The paaltjasker is located west of Ihrhove near the hamlet Grotegaste and was built in 2000 by millwright Richard Kluin from Ihrhove,

together with the fluttermühle of Weenermoor (see below).

The mill has four Common sails and is fully functional.

===Moorsee===

The paaltjasker is located next to the Moorseer Mühle and is part of its museum.

The mill has four Common sails.

===Münkeboe===

The boktjasker is part of the village museum Münkeboe. It is a non functional replica or model.

===Riepe===

The boktjasker was built in 1986 as a replica

of this type of mill that was once common in the region.
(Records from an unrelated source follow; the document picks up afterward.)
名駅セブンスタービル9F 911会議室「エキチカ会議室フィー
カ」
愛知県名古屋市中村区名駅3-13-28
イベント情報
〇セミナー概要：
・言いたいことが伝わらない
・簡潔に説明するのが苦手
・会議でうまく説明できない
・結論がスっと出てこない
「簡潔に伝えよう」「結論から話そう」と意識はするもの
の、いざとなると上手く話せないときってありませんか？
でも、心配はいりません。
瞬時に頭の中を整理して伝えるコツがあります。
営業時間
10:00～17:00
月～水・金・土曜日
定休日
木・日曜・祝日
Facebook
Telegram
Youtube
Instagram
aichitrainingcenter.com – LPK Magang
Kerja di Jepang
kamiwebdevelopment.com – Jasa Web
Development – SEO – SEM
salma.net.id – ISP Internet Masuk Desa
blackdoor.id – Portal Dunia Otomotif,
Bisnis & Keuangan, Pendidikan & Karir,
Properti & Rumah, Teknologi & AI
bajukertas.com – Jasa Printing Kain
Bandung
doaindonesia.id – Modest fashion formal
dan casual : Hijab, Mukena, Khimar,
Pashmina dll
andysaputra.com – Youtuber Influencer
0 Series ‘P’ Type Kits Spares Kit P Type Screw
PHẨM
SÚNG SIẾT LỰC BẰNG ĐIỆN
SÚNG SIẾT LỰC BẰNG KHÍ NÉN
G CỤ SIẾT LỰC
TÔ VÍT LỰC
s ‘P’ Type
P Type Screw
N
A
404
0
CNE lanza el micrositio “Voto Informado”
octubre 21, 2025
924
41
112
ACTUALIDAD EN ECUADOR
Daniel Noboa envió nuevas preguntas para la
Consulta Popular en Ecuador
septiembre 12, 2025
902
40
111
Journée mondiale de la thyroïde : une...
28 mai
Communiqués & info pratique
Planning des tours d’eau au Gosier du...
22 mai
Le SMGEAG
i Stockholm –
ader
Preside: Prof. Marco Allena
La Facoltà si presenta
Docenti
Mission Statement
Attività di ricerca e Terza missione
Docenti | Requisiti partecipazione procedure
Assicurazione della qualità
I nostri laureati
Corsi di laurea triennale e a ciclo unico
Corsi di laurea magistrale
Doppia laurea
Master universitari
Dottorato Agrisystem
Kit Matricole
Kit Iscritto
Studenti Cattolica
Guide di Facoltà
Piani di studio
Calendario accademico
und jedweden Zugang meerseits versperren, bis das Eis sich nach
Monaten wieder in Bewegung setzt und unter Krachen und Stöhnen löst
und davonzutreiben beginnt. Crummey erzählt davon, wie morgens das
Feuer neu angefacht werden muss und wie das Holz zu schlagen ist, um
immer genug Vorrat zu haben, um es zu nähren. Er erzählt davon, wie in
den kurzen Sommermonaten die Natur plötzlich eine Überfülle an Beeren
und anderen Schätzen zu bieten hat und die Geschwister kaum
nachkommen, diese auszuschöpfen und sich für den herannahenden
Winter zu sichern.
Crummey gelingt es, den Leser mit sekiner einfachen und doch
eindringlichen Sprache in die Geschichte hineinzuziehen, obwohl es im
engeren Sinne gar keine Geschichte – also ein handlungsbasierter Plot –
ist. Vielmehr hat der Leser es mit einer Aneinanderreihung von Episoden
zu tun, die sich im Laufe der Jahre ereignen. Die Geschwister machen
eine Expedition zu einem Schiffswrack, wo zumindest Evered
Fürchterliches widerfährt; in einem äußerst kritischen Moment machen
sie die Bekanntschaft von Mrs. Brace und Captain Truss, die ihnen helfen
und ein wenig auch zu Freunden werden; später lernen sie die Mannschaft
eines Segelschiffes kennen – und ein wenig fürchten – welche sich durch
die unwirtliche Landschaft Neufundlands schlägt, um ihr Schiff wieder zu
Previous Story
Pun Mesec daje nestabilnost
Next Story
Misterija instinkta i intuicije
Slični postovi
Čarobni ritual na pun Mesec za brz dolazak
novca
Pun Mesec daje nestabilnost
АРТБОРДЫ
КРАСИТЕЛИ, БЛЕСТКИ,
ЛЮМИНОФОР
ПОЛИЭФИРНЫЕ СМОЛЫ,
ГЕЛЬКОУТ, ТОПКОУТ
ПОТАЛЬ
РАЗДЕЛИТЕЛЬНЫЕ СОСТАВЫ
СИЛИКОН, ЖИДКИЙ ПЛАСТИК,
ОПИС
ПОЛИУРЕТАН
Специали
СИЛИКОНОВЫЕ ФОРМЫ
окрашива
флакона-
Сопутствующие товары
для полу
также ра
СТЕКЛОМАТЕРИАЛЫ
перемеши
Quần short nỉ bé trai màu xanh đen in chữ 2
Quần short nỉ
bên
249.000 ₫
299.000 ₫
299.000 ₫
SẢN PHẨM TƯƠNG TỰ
The tjasker has four symmetrical Common sails that can be covered with wooden slats. The photo in the database of the Deutsche Gesellschaft für Mühlenkunde und Mühlenerhaltung (DGM) shows it having a complete circular ditch system for winding,

however recently dated photos show it in a static position taking water directly from a lake.

===Weenermoor===

The paaltjasker is located between Weenermoor and Sankt Georgiwold and was built by millwright Richard Kluin from Ihrhove in 2000. The mill was constructed as a nature compensation measure for the construction of the Weenermoor wind farm and is used to raise the water table in a nature reserve. The mill has four Common sails which have a span of 7.10 m. Winding the mill to face the wind is not possible. The frame has been stiffened by cables to prevent sagging.